Free Data Now!July 2nd, 2007 — ddelmoli
So this post is only tangentially related to the current online effort to get access to Oracle 10g’s AWR/ASH data. It’s actually more about data mashups.
When building an internal corporate application, most of the time you’re familiar with the internal sources of data and how to get at them — although, you can often have lots of “fun” doing the detective work to uncover hidden sources of internal data, fighting the data guardians and mastering the necessary API incantations to pry loose the secrets.
By basing your application on only internal data you may be missing out on interesting opportunities to leverage public and freely available data and feeds. Although, even there you need to be wary of usage restrictions and odd APIs. Usage restrictions can be odd — unlimited access for “non-profit use”, or “public use”, but heavy costs and fines for “private” use. An interesting example is Google Maps — here’s the quote from the Google Maps API page:
To use the Maps API on an intranet or in a non-publicly accessible application, please check out Google Maps for Enterprise.
Following the links shows you that to use Google Maps on an internal application will set you back $10,000 per year.

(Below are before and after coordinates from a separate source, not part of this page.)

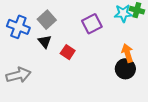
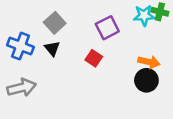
blue cross: (18, 27) -> (20, 46), moved
red square: (68, 52) -> (94, 58), moved
orange arrow: (127, 53) -> (149, 62), turned 120

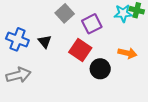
gray square: (55, 23) -> (65, 13), moved
red square: (94, 58) -> (80, 50), size x1.5
black circle: (146, 80) -> (100, 69), moved

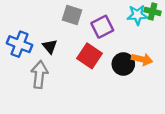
gray square: (65, 13) -> (72, 15), turned -30
black circle: (100, 69) -> (123, 64), moved
gray arrow: (19, 75) -> (39, 75), moved, turned -70

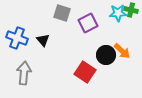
red square: (90, 56) -> (85, 72), moved
orange arrow: (142, 59) -> (122, 51), turned 30
gray arrow: (39, 75) -> (24, 73), moved

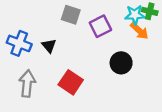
orange arrow: (122, 51) -> (139, 31), moved
red square: (85, 72) -> (71, 82), moved

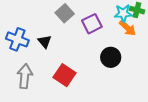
gray square: (71, 15) -> (65, 13), turned 30

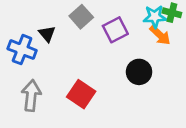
black triangle: (45, 42) -> (47, 34), moved

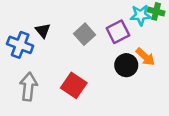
gray square: (81, 17) -> (84, 34), moved
purple square: (115, 30) -> (118, 32), moved
orange arrow: (160, 35) -> (145, 57), moved

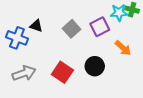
black triangle: (43, 31) -> (36, 26), turned -32
black circle: (126, 65) -> (95, 66), moved
gray arrow: (28, 87) -> (24, 73), turned 65

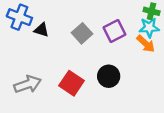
cyan star: (119, 13) -> (149, 28), moved
blue cross: (17, 38) -> (19, 17), moved
orange arrow: (123, 48) -> (146, 44), moved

The question of usage rights for data has been a huge source of problems in professional sports leagues. In 1997, the NBA sued Motorola and STATS, Inc. regarding the real-time dissemination of scores and game information and lost. However, recently the NCAA clamped down on live-blogging at one of its events. Even today, you’ll have a hard time finding real-time RSS feeds for MLB sports scores. Although, those of you who love data analysis may enjoy poring over the MLB Enhanced GameCast data — latest example here and initial research here.
So, clearly you’ll need to be selective when working with external data — there’s also the questions of data reliability and validity. However, the sheer plethora of public RSS feeds should be a new and interesting source of data considered when building data analysis applications.
I was working on this post last week when the 10g AWR/ASH petition came online here. I’m of two minds about the issue. In the end, I think limiting access to this data isn’t going to achieve what I believe to be Oracle’s goal of encouraging sales of Enterprise Manager Diagnostic Pack. I’ve tried to evaluate the Diagnostic Pack — it’s not easy to install, and not easy to navigate. Go ahead, try and find the links on oracle.com to the download and/or documentation. (I tried this for the Change Management pack, and it was just about impossible to find). Compare that with how easy it is to find and download the database, client tools and/or SQL Developer. In the end, I think you’ll see people trying to re-create STATSPACK for 10g in a “public” fashion rather than running out and installing Enterprise Manager. So, you’ll have a lot of time and effort spent in lobbying Oracle for access to this data, and/or effort spent on re-creating the data capture and storage in a public way — instead of inventing useful analysis tools based on the data that’s already there.